Women had found paradise in his arms before now—and told him so, with considerable emphasis and eloquence. He had accepted the assurance cheerfully, because he had not really cared whether they found paradise or only the Champs-Elysées, so long as the place was a pleasant one. He was as much troubled and confused now as though somebody had credited him with the possession of a soul. In strict logic, of course, he would have had to admit that he had as much right to a soul as anybody else, but the mocking analogy of the camel and the needle's eye was enough to make that claim stick in his throat as a silly piece of presumption. Of such was not the Kingdom of Heaven. He had the kingdoms of the earth, and they should be enough for him: though nowadays it was in better taste to pretend neither to desire nor deserve them. But he was filled with a curious misgiving, as though he had meddled in matters too high for him; as though he were being forced, body and bones, through some enormous wringer that was squeezing out of him something undifferentiated till now, and even now excessively nebulous and inapprehensible. Vagula, blandula, he thought—pleasantly erratic and surely of no consequence—it couldn't possibly turn into something that had to be reckoned with. He made the mental gesture of waving away an intrusive moth, and tightened his bodily hold on his wife as though to remind himself of the palpable presence of the flesh. She responded with a small contented sound like a snort—an absurd sound that seemed to lift the sealing stone and release some well-spring of laughter deep down within him. It came bubbling and leaping up in the most tremendous hurry to reach the sunlight, so that all his blood danced with it and his lungs were stifled with the rush and surge of this extraordinary fountain of delight. He felt himself at once ridiculous and omnipotent. He was exultant. He wanted to shout.

 

Actually, he neither moved nor spoke. He sat still, letting the mysterious rapture have its way with him. Whatever it was, it was something that had been suddenly liberated and was intoxicated by its new freedom. It was behaving very foolishly and its folly enchanted him.

 

"Peter?"

 

"What is it, lady?"

 

"Have I got any money?"

 

The preposterous irrelevance of the question made the fountain shoot sky-high.

 

"My darling fool, yes, of course you have. We spent a whole morning signing papers."

 

"Yes, I know, but where is it? I mean, can I draw a cheque on it? I was thinking, I'd never paid my secretary her salary and at the moment I haven't got a penny in the world except what's yours."

 

"It isn't mine, it's your own. Settled on you. Murbles explained all that, though I don't suppose you were listening. But I know what you mean, and yes, it's there, and yes, you can draw a cheque on it straight away. Why this state of sudden destitution?"

 

"Because, Mr. Rochester, I wasn't going to be married in grey alpaca. And I spent every blessed thing I had to do you proud, and then some. I left poor Miss Bracey lamenting and borrowed ten bob of her at the last minute for enough petrol to get me to Oxford. That's right, laugh!

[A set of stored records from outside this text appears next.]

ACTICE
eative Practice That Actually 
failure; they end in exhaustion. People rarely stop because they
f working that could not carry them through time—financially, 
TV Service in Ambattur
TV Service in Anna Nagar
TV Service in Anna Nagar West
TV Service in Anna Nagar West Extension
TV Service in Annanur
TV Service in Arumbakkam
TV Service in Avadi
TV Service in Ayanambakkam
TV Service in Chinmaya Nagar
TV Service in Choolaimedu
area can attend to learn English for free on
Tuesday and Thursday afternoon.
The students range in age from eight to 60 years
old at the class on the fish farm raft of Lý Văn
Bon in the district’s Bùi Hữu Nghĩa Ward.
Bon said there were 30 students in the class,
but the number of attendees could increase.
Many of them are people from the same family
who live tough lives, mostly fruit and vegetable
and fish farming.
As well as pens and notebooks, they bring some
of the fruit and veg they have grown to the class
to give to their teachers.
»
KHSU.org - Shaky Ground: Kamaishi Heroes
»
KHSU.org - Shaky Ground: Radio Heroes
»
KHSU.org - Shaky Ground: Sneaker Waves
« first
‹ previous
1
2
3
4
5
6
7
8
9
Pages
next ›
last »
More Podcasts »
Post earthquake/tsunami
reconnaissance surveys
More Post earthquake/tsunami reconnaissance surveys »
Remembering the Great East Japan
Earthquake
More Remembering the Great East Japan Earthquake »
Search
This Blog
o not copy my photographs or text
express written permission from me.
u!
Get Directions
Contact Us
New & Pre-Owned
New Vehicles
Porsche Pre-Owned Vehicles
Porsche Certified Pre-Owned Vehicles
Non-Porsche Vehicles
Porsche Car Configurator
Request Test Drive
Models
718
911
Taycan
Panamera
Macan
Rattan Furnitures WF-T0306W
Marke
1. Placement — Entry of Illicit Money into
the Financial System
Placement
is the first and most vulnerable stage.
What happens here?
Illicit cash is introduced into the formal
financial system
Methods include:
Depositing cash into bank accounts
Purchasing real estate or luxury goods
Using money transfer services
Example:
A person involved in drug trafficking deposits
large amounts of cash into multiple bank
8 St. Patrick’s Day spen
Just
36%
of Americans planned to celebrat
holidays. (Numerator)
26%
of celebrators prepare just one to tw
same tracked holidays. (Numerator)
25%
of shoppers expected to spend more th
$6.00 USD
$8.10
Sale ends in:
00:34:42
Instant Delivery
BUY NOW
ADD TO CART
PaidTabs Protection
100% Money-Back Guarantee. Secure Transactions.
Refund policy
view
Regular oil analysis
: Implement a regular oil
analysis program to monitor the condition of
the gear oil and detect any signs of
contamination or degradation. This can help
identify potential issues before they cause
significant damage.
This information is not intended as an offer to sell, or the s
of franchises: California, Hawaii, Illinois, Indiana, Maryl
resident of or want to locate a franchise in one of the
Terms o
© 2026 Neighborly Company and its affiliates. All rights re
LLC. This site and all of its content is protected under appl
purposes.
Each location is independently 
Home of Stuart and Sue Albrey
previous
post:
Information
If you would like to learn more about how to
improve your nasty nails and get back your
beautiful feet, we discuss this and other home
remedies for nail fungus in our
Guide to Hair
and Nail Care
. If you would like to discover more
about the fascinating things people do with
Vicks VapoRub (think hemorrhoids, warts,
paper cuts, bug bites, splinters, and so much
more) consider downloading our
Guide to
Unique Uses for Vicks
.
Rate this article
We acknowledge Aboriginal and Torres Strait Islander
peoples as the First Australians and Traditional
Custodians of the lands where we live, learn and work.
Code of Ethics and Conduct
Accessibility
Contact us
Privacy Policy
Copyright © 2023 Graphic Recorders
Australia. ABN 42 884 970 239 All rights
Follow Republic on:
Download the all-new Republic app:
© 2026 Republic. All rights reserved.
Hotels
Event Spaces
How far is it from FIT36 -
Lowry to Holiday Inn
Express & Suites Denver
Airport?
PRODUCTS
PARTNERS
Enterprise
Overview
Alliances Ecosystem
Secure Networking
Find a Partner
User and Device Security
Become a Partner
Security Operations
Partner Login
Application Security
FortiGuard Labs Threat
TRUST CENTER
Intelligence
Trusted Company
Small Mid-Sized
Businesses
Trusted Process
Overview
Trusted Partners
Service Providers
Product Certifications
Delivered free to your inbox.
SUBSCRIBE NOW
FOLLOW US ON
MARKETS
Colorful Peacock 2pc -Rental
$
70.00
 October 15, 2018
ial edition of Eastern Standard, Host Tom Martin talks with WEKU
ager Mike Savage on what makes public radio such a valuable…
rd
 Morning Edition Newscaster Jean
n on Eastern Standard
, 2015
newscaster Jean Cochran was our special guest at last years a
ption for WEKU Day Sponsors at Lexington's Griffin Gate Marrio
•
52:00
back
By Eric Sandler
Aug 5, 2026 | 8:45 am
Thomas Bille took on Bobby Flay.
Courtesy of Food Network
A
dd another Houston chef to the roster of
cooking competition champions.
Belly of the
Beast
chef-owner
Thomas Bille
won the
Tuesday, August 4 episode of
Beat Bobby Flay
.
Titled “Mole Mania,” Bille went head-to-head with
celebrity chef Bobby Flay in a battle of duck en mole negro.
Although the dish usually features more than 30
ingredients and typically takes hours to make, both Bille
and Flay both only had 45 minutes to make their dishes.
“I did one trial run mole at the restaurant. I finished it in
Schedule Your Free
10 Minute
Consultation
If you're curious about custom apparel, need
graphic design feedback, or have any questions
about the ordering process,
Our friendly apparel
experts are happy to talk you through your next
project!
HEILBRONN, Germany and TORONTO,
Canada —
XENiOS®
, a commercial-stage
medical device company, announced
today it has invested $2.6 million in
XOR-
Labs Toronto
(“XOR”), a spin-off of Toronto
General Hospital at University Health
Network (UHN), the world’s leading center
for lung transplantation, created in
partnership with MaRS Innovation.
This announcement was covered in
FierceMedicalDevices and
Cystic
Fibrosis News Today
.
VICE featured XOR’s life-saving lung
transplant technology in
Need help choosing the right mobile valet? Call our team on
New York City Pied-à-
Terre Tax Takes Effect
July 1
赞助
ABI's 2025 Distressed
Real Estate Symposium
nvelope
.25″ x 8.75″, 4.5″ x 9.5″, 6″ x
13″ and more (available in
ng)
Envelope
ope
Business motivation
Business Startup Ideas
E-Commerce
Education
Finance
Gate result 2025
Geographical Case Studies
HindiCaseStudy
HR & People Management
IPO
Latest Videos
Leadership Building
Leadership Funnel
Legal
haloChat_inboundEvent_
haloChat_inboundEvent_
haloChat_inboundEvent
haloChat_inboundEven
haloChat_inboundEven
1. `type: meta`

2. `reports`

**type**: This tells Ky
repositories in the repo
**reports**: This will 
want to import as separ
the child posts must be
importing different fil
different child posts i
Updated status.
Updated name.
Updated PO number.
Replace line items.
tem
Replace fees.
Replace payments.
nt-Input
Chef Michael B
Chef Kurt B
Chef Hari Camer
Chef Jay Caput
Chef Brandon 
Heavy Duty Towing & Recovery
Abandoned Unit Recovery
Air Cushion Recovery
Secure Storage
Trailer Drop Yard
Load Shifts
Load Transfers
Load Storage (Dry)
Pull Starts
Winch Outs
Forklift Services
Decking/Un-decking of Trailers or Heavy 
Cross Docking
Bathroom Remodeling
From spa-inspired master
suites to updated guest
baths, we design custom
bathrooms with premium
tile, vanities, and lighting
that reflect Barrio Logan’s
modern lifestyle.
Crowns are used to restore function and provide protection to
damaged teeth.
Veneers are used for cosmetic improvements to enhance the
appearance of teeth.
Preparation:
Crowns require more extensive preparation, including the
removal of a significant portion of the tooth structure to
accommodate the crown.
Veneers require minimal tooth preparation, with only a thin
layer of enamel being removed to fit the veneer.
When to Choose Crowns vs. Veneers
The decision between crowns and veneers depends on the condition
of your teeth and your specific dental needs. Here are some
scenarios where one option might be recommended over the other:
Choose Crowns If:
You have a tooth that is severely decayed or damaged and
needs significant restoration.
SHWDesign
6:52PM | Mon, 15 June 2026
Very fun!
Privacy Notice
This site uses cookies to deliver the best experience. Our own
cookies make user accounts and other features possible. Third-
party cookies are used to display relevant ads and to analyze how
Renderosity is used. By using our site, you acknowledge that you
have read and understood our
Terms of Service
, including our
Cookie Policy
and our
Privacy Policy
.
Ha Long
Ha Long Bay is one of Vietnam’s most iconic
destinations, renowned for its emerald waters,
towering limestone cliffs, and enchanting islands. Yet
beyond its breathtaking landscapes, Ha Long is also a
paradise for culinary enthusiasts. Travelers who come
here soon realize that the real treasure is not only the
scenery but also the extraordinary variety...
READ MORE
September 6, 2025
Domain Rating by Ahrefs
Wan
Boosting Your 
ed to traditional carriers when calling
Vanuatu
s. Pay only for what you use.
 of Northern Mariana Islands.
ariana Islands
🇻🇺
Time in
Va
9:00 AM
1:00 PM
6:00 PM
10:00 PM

I did kill my pride—but, oh, Peter! it had a lovely death."

 

"Full sacrificial rites. Harriet, I really believe you love me. You couldn't do anything so unutterably and divinely right by accident. Quelle folie—mais quel geste!"

 

"I thought it would amuse you. That's why I told you instead of borrowing a stamp from Bunter and writing a formal inquiry to the bank."

 

"Meaning that you don't grudge me my victory. Generous woman! While you're about it, tell me something else. How the blazes, with all the other things, did you manage to afford the Donne autograph?"

 

"That was a special effort. Three five-thousand-word shorts at forty guineas each for the Thrill Magazine."

 

"What? The story about the young man who murdered his aunt with a boomerang?"

 

"Yes; and the unpleasant stockbroker who was found in the curate's front parlour with his head bashed in, like old Noakes—— Oh, dear! I was forgetting all about poor Mr. Noakes."

 

"Damn old Noakes! At least, perhaps I'd better not say that. It might be true. I remember the curate. What was the third? The cook who put prussic acid in the almond icing?"

 

"Yes. Where did you get hold of that exceedingly low-class rag? Does Bunter pore over it in his leisure moments?"

 

"No; he reads photographic journals. But there are such things as press-cutting agencies."

 

"Are there, indeed? How long have you been collecting cuttings?"

 

"Nearly six years, isn't it, by now? They lead a shame-faced existence in a locked drawer, and Bunter pretends to know nothing about them. When some impertinent beast of a bone-headed reviewer has turned me dyspeptic with fury, he politely attributes my ill-temper to the inclement season. Your turn to laugh. I had to be maudlin over something, curse it, and you didn't overwhelm me with material. I once lived three weeks on a belated notice in Punch. Brute, fiend, devil-woman—you might say you're sorry."

 

"I can't be sorry for anything. I've forgotten how."

 

He was silent. The fountain had become a stream that ran chuckling and glittering through his consciousness, spreading as it went into a wide river that swept him up and drowned him in itself. To speak of it was impossible; he could only have taken refuge in inanities. His wife looked at him, thoughtfully drew her feet up on to the seat so as to take her weight from his knees and settled herself into acquiescence with his mood.

 

Whether, left to themselves, they would have succeeded in emerging from this speechless trance, and might not, in the manner of Donne's ecstatic couple, have remained like sepulchral statues in the same posture and saying nothing until nightfall, is uncertain. Three-quarters of an hour later an elderly bearded person came creaking up the lane with a horse and wagon. He looked at them with ruminative eyes, showing no particular curiosity; but the spell was broken. Harriet swung herself hurriedly off her husband's knees and stood up; Peter, who in London would rather have been seen dead than embracing anybody in public, astonishingly showed no embarrassment, but cried out a cordial greeting to the carter.

 

"Is my bus in your way?"

 

"No, sir, thank 'ee. Don't disturb yourself."

 

"Lovely day it's been." He strolled down to the gate, and the man checked his horse.

 

"That it has. A real lovely day."

 

"Pleasant little spot, this. Who put up the seat?"

 

"That's squire done that, sir; Mr. Trevor over at the big house. He done it along of the women as likes to come up Sunday arternoons with their flowers and such. The new church ain't only been built five year, and there's a sight of folks likes to 'tend to the graves in the old churchyard. It's closed for buryings now, of course, but squire says, why not make it pleasant and comfor'ble-like. It's a stiffish pull up the lane and weariful to the children and the old people. So that's what he done."

 

"We are very much beholden to him. Was the sun-dial here before that?"

 

The carter chuckled.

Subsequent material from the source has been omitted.